Evelyn Field explains, “When we look at the school bully, the evidence shows that they’re raised by parents who have inconsistent guidelines about violence – one day you can bash your baby sister, the next day you can’t. So these children see what happens at home and then they go and repeat the behaviour at school.”
“If you look at the bully in the workplace, what you’ve got is someone who may have been a bully all their lives and been allowed to get away with it and then they are allowed to behave like that at work because of managers and the workplace culture.”
Evelyn Field points to the case of Brodie Panlock, the young Melbourne woman who committed suicide after being bullied at work.
“Here was a girl who was being teased and bullied by her workmates, the boss knew about it and all he said is ‘Do it out the back’. He should have intervened immediately and said ‘Look guys, this is unacceptable. This is bad for Brodie and this is bad for business’. But he didn’t and that’s the problem – bullies are allowed to continue because their managers are passive or aggressive. I think what they did to Brodie was criminal.”
In that case the court ordered the business owner, the manager and the three men who literally bullied young Brodie to death, to pay a total of $335,000*.

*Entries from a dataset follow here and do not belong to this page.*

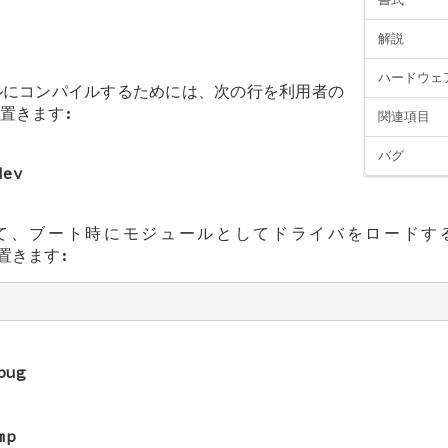
解説
ハードウェ
ルにコンパイルするためには、次の行を利用者の
置きます:
関連項目
バグ
dev
て、ブート時にモジュールとしてドライバをロードす
置きます:
bug
mp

In the mid-1990s Charlotte Rayner, Professor of Human Resource Management at Portsmouth Business School in the UK, completed the first major survey on workplace bullying for the BBC. Through her work with UNISON, one of the largest employers in the United Kingdom, Professor Rayner found that if an organisation employed one thousand people, workplace bullying would cost that organisation £1 million (AU$1,646,813) per year.
Closer to home, the School of Management at Griffith University did a study in 2001 that found if the rate of bullying in the workplace was just 3.5%, the cost our nation would be between sixteen and thirty-two billion dollars a year. Unfortunately, the rate of workplace bullying in Australia is actually higher than that and this figure does not include all the costs associated with mediation, going to court, higher insurance premiums and bad publicity.

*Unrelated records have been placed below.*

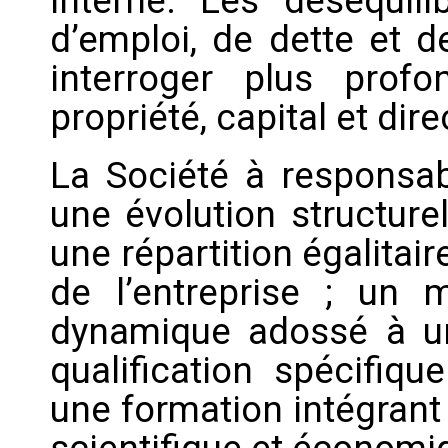
interne. Les déséquili
d’emploi, de dette et d
interroger plus profon
propriété, capital et dire
La Société à responsab
une évolution structurel
une répartition égalitair
de l’entreprise ; un 
dynamique adossé à un
qualification spécifiqu
une formation intégrant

“If you complain about a bully and it gets worse – which most often happens – then the whole thing escalates out of control and there are no winners except your lawyers or the rehabilitation providers. We have millions of dollars being spent on legal cases because employers don’t do two things: validate somebody’s concerns; and create a safe workplace.”
Bully Blocking at Work: A self-help guide for employees and managers by Evelyn M. Field is published by Australian Academic Press, RRP $29.95.
* Workers find $115,000 over bullying of cafe waitress by Steve Butcher, Sydney Morning Herald, 8 February 2010.